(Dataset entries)
⟨

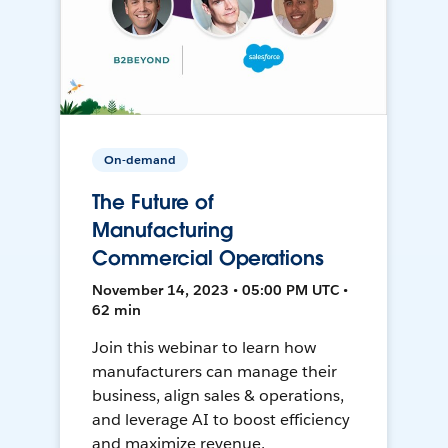
On-demand
The Future of
Manufacturing
Commercial Operations
November 14, 2023 • 05:00 PM UTC •
62 min
Join this webinar to learn how
manufacturers can manage their
business, align sales & operations,
and leverage AI to boost efficiency
and maximize revenue.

⟩

What is needed is a verbatim copy of the entries, leaving out any pictures.

On-demand
The Future of
Manufacturing
Commercial Operations
November 14, 2023 • 05:00 PM UTC •
62 min
Join this webinar to learn how
manufacturers can manage their
business, align sales & operations,
and leverage AI to boost efficiency
and maximize revenue.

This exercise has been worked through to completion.